Ludic - an LLM-RL library for the era of experience

This repo is the result of an ongoing frustration I have had for months with the state of LLM-RL. It is essentially what I wanted during a research project earlier this year, but did not have – a codebase to post-train LLMs with RL built principally with agentic behavior in mind, not single-step LLM reasoning. While there are, as of Dec. 2025, many other great codebases for this purpose, I still wanted to share what I have worked on in the last few months, because I believe it to be conceptually quite unique.

This year, I spent a lot of time thinking about LLM-RL library design, and how the architecture would have to look like to prototype new ideas quickly and iterate on research.

After my latest research project concluded mid-November and without much to do, I decided to rewrite my entire codebase from scratch and make it public.

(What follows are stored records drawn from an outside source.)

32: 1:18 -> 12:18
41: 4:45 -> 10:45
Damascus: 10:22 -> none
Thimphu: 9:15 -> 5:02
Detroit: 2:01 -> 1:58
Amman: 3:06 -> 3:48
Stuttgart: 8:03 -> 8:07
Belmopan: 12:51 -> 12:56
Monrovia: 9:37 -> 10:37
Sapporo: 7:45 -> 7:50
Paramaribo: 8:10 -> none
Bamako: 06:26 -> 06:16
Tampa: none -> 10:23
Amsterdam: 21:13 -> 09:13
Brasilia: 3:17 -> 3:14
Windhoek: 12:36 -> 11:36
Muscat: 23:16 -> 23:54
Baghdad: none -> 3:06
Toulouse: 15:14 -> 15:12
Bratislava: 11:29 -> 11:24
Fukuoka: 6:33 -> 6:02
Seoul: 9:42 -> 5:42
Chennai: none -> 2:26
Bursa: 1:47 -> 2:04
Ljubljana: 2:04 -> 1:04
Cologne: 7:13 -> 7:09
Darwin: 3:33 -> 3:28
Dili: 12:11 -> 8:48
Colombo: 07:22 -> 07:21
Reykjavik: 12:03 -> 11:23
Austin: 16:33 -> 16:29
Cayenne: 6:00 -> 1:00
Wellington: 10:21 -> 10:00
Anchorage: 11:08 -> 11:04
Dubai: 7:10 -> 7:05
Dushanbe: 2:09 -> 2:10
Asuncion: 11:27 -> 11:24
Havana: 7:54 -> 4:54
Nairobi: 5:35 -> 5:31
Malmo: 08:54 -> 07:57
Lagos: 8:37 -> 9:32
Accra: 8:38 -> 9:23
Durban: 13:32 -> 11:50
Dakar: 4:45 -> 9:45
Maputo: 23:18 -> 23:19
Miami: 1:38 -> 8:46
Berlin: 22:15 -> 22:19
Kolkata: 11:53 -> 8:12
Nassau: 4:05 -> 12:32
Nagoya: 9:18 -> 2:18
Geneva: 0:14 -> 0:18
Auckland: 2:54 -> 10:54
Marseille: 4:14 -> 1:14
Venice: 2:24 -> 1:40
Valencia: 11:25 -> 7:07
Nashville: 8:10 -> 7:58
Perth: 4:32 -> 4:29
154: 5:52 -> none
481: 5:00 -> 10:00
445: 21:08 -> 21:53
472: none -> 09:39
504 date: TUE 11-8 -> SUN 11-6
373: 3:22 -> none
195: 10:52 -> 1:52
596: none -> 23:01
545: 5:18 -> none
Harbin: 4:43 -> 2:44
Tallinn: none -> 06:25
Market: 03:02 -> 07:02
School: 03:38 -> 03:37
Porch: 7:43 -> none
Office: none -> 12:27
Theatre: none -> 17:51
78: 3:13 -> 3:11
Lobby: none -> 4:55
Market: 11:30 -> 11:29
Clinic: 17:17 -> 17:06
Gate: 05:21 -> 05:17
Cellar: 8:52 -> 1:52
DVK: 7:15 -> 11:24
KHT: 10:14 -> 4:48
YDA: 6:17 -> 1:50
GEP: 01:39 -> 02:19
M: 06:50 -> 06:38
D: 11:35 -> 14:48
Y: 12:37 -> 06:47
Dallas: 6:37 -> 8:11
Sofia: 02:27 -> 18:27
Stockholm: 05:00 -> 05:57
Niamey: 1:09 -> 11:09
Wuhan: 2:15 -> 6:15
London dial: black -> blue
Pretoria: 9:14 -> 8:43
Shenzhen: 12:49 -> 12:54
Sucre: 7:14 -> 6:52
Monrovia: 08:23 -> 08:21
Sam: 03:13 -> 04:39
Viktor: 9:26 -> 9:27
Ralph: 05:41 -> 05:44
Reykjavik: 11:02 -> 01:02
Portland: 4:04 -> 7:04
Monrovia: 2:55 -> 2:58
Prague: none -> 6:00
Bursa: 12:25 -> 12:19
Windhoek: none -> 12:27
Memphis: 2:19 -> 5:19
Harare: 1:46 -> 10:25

The codebase follows some design decisions that will be very familiar to those who have already worked with other LLM-RL codebases, but radically departs from other frameworks in other aspects.

Let me convince you.

Design Decisions

It's a library – not a framework. You can rip out parts and swap in your own as you please – everything is loosely coupled.
There is a clear separation between Agent and Environment
- Environments are pure state-transition functions which may also emit rewards on state-transition; they are also multi-agent by design.
- Agents are LLMs with state, placed into a harness that deals with context management, parsing LLM outputs into the format the environment wants it, tools (internal or external) & many other things
- The Interaction Protocol explicitly defines the agent–env loop. This allows for reusing different agent harnesses with different envs and vice versa. An InteractionProtocol has a method named run() that returns a list of Rollouts – one for each agent perspective.
Rollouts capture both AgentSteps and EnvironmentSteps:
- AgentStep: Every model call, including internal tool loops. Each has a TokenTrace for training.
- EnvironmentStep: State transitions from env.step(). References the AgentSteps that produced the action.
- Why? Training needs the full reasoning trace. A ReAct agent might call tools 3 times before outputting an action—all those calls have tokens we want to train on.
- Online batching concatenates all AgentSteps in a turn into one training sample (see CONSIDERATIONS.md).
The Trainer asks a batch source for the next batch by calling batch_source.get_next_batch(). The batch source then yields a batch of State-Action-Weight pairs. These are the biggest unit of data that the trainer is concerned with – they are essentially the experience that the agent gathered: the state, in which the agent took some action and the weight we want to attach to this action. This weight can be either the ground-truth reward or the rollout return or the group-relative advantage, among many other things. The trainer thus does not know about the concept of an episode or a rollout.
- The batch source can be a dataset for offline RL (like SFT) or, say, a Rollout Engine that is connected to a live vLLM server for online RL.
An RL algorithm is then just a strategy that neatly plugs into the trainer. It defines a Credit Assigner and a Loss – these two concepts are essentially all you need to define (almost) any RL algorithm.
- The credit assigner tells us how much credit one state-action (or prompt-completion in LLM lingo) pair receives. For GRPO, this is relative to other rollouts.
There are also primitives for Intra-Batch control and Inter-Batch control
- Intra-batch control is how the rollouts in a batch should relate to one another. For instance, GRPO is implemented as an intra-batch control mechanism that takes rollout requests and expands them such that the rollout engine receives each original rollout request group_size-many times.
- Inter-batch control is for things like curriculum learning or other concepts from classical RL that describe a dependence between batches over the course of training.

Caveat

The codebase is mostly aspirational. It is built for researchers who value clean abstractions, conceptual clarity and hackability. It is neither battle-tested, nor production-grade. It does not aim to replace any other framework. It is best thought of as an intellectual exercise or a form of artistic expression – similar to functional programming.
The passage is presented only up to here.